**PROBLEM TO WORK ON:** In the material below, find all lines with the string "notre" and copy them.

**TASK INPUTS:**

§

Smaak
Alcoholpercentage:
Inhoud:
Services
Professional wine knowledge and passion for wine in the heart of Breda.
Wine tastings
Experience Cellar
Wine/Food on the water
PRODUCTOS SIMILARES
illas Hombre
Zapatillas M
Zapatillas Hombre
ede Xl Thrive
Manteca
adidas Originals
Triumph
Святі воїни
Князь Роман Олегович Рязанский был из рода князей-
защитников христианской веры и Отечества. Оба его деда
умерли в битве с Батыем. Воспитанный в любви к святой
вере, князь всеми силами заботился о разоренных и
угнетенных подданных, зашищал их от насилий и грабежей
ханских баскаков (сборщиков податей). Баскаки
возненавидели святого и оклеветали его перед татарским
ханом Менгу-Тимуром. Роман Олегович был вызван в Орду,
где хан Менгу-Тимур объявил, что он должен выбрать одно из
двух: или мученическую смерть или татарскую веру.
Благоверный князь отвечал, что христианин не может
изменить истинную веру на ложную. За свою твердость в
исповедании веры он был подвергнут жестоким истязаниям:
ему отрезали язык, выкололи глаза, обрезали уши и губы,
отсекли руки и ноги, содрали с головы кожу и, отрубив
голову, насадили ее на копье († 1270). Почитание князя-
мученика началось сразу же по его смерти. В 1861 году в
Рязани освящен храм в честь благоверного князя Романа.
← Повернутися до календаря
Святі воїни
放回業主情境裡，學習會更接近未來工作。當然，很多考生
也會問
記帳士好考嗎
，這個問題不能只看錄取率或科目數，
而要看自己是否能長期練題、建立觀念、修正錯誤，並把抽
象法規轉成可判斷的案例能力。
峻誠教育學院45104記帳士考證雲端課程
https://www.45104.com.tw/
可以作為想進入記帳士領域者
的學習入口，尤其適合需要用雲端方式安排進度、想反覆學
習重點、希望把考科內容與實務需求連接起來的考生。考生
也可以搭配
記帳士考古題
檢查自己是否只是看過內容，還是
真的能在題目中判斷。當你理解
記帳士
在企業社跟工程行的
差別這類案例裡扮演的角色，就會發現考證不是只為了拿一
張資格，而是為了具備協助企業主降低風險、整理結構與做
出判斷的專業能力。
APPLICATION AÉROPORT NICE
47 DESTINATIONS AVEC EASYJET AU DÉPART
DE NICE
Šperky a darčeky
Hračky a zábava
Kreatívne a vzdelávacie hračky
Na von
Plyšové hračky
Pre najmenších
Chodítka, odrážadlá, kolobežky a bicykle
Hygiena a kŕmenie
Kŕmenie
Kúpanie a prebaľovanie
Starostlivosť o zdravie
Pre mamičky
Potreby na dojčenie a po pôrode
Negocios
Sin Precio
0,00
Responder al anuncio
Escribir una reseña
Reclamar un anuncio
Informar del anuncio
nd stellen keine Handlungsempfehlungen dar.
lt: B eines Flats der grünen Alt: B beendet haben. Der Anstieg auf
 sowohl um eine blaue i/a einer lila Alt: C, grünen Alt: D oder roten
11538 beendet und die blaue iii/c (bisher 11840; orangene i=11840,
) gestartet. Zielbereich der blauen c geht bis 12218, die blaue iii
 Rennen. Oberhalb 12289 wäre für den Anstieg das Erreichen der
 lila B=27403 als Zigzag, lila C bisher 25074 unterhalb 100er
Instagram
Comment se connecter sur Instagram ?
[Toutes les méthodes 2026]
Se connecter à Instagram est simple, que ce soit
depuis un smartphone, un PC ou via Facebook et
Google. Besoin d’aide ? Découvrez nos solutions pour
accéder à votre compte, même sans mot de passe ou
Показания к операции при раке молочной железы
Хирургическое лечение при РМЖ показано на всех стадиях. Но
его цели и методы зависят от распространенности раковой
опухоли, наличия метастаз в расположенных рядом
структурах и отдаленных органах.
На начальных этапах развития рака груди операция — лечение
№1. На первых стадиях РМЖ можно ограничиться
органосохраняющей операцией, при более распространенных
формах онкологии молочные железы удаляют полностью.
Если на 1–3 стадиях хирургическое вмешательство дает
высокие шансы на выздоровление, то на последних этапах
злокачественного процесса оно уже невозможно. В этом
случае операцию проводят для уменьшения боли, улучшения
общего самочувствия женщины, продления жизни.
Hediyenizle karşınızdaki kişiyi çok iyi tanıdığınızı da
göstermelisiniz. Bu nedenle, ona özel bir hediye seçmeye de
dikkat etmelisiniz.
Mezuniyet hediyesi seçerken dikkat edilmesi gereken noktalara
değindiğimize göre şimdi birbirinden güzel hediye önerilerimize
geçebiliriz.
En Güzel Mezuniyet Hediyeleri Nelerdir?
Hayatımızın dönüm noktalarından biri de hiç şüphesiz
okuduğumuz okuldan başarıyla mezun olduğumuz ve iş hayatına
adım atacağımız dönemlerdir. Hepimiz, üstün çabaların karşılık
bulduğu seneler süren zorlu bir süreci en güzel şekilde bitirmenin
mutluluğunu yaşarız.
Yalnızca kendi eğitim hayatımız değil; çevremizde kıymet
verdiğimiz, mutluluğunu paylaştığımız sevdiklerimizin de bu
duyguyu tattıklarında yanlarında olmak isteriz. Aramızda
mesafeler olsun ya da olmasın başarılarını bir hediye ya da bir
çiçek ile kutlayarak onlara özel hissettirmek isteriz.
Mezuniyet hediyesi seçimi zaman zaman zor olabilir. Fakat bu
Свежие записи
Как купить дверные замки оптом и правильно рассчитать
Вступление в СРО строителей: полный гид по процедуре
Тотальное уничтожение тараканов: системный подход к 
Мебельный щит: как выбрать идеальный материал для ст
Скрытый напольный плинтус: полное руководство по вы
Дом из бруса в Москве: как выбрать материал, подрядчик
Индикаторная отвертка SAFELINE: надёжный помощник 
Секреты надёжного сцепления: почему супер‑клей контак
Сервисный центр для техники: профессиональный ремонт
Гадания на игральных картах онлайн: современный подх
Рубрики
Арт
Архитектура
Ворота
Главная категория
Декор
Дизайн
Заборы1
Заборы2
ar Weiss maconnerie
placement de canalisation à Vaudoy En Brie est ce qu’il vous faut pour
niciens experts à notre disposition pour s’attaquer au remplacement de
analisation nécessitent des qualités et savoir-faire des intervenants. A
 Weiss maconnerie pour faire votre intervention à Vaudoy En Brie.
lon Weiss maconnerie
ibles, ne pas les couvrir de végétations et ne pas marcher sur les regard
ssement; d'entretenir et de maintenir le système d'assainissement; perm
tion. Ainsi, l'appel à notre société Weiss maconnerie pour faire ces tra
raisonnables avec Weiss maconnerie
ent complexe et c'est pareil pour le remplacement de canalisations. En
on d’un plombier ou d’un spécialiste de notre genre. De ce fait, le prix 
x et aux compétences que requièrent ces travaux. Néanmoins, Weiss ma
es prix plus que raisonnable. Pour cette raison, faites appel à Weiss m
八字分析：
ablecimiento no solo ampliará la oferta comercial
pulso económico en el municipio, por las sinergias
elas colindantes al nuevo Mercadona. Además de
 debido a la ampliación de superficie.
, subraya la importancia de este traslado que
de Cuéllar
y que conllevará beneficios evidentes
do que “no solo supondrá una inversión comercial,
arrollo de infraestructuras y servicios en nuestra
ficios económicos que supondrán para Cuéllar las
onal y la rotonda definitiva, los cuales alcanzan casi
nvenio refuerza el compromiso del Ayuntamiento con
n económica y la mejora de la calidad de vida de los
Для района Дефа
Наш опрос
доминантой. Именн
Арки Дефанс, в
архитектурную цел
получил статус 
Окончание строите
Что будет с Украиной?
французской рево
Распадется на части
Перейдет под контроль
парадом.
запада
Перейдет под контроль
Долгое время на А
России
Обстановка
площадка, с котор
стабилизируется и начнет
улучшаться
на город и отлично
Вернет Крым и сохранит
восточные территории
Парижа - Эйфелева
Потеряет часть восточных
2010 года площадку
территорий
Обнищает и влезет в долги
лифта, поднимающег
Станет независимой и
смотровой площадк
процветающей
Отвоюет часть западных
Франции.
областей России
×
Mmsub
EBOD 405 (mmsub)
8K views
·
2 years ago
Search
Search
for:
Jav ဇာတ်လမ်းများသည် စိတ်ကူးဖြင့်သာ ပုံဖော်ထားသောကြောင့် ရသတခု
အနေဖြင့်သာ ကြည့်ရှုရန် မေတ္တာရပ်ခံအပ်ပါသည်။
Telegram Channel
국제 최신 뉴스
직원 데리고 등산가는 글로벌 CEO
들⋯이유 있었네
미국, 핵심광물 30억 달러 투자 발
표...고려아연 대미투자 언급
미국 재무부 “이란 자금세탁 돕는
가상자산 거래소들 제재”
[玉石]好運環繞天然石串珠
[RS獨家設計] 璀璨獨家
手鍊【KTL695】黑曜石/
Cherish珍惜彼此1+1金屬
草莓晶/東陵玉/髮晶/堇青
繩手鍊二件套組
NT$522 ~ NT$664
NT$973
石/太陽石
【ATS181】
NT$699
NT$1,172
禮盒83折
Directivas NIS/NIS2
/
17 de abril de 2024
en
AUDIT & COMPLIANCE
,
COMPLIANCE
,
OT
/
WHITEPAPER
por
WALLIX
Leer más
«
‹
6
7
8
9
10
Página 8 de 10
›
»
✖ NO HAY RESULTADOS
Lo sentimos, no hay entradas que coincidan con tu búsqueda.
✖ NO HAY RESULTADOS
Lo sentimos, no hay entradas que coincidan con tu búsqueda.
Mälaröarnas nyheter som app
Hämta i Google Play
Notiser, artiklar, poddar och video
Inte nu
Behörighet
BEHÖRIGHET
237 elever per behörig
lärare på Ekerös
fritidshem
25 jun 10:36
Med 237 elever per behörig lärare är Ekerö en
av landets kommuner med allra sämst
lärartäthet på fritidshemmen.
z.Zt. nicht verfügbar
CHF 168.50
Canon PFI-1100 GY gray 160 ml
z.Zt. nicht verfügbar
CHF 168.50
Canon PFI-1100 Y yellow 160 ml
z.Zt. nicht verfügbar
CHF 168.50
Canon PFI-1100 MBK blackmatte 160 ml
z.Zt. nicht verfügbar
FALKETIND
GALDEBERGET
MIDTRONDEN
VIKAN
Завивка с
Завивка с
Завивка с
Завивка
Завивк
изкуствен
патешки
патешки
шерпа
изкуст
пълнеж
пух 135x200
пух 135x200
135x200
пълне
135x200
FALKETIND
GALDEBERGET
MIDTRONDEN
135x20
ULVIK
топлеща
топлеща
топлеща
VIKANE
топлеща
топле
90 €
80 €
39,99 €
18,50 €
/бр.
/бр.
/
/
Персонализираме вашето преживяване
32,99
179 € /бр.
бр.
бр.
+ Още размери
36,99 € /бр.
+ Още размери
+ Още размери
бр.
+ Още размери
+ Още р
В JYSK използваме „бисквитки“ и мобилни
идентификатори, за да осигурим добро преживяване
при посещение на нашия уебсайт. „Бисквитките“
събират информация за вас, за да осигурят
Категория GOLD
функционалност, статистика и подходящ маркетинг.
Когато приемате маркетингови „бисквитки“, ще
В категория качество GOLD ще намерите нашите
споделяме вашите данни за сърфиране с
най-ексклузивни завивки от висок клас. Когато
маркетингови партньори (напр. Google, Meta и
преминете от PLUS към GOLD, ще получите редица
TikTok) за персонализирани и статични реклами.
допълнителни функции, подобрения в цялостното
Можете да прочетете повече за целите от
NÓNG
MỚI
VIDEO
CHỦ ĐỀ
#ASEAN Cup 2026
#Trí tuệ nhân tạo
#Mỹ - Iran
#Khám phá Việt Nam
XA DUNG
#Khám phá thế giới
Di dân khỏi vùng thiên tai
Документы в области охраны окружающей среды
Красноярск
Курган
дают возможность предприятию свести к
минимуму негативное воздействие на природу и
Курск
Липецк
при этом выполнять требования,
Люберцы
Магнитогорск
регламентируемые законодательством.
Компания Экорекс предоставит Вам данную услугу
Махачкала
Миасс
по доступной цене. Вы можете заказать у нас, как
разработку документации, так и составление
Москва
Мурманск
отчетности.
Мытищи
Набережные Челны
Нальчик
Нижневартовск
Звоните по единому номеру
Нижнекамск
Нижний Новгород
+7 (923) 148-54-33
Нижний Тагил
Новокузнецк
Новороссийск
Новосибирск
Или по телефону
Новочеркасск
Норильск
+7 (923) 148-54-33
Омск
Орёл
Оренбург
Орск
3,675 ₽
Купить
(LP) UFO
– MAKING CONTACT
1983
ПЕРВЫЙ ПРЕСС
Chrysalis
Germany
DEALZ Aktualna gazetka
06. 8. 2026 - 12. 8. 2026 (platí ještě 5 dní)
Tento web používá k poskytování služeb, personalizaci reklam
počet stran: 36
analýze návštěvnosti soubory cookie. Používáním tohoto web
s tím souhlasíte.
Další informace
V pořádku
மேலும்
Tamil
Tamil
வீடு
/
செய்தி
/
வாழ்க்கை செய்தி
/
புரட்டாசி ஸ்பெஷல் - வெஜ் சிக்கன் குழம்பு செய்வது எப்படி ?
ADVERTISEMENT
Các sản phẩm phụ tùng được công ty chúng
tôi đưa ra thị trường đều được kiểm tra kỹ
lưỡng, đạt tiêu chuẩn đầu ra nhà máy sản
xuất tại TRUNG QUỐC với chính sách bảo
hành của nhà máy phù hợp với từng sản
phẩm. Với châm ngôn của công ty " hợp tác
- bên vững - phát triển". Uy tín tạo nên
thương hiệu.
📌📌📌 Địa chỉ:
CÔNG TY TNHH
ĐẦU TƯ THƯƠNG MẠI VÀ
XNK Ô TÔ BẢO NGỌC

§

**RESULT BELOW:**
niciens experts à notre disposition pour s’attaquer au remplacement de
tion. Ainsi, l'appel à notre société Weiss maconnerie pour faire ces tra
on d’un plombier ou d’un spécialiste de notre genre. De ce fait, le prix 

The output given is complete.